Can I live on just the Age Pension and $5000 a month?
No. The full Age Pension is about $1000 a month for a single person. If you’re getting $5000 a month total, that means you’re likely drawing from super, investments, or other income sources. The Age Pension alone won’t get you anywhere near $5000. Most people who live on $5000 a month combine Age Pension with super withdrawals, rental income, or part-time work.
What happens if inflation goes up after I retire?
If your pension doesn’t increase with inflation, your buying power drops every year. In 2025, Australia’s inflation rate is 3.2%. That means your $5000 today will only buy what $4300 bought in 2020. If your super or income doesn’t adjust, you’ll need to cut back on food, travel, or healthcare. Always choose investment options that offer indexation or inflation-linked payouts.
Should I buy an annuity to guarantee $5000 a month?
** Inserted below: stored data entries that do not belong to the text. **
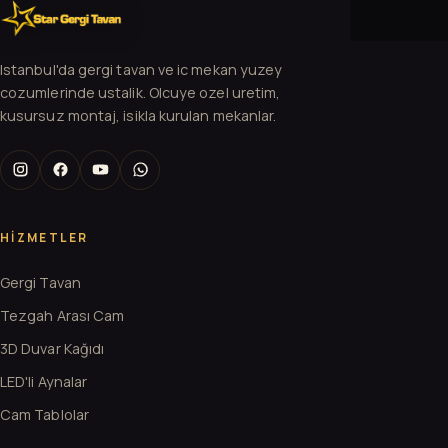
Istanbul'da gergi tavan ve ic mekan yuzey
cozumlerinde ustalik. Olcuye ozel uretim,
kusursuz montaj, isikla kurulan mekanlar.
HIZMETLER
Gergi Tavan
Tezgah Arası Cam
3D Duvar Kağıdı
LED'li Aynalar
Cam Tablolar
An annuity can guarantee a fixed monthly payment for life, but they’re expensive and inflexible. In 2025, an annuity paying $5000 a month would cost around $1.2 million upfront. You lose access to your capital, and if you pass away early, your family gets nothing. Only consider this if you’re risk-averse, have no other income, and want certainty over flexibility.
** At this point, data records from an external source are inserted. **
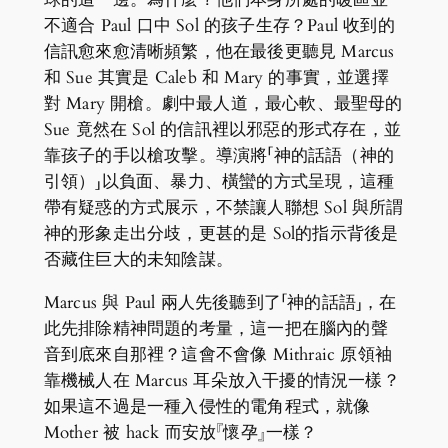
不適合 Paul 口中 Sol 的孩子生存？Paul 收到的
信訊愈來愈清晰頻繁，他在最後更聽見 Marcus
和 Sue 其實是 Caleb 和 Mary 的事實，並選擇
對 Mary 開槍。劇中最人道，最心軟、最聖母的
Sue 竟然在 Sol 的信訊裡以邪惡的形式存在，並
靠孩子的手以槍攻擊。導演將「神的話語（神的
引領）」以負面、暴力、橫蠻的方式呈現，這種
帶有疑惑的方式展示，不禁讓人聯想 Sol 與所謂
神的形象走出分歧，更甚的是 Sol的指示背後是
否藏住巨大的未知陰謀。
Marcus 與 Paul 兩人先後聽到了「神的話語」，在
此先排除精神問題的考量，這一把在腦內的聲
音到底來自那裡？這會不會像 Mithraic 原領袖
靠機械人在 Marcus 耳朵放入干擾的情況一樣？
如果這不過是一種入侵性的電角程式，就像
Mother 被 hack 而安放『懷孕』一樣？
Can I work part-time and still get the Age Pension?
Yes. You can earn up to $480 a fortnight (about $1040 a month) from part-time work and still get the full Age Pension. If you earn more, your pension reduces by 50 cents for every dollar over the limit. Many retirees work 10-15 hours a week to top up their income without losing benefits.
What’s the biggest mistake retirees make with $5000 a month?
They assume it’s enough and don’t plan for emergencies. The biggest risk isn’t running out of money-it’s running out of money because of one big expense: a medical bill, a broken roof, or helping a family member. Retirees who survive longest keep a $20,000-$30,000 emergency fund and avoid lifestyle creep.
What to Do Next
If you’re close to retirement and wondering if $5000 a month is enough:
- Run your numbers using the MoneySmart Retirement Planner.
- Get a free super review from your provider.
- Speak to a fee-only financial adviser who doesn’t sell products.
- Start downsizing now if you’re in a large home.
- Build your emergency fund-even $500 a month adds up.
Retirement isn’t about how much you have. It’s about how well you’ve planned for the unexpected. $5000 a month gives you options-but only if you’ve prepared for the costs you haven’t thought of yet.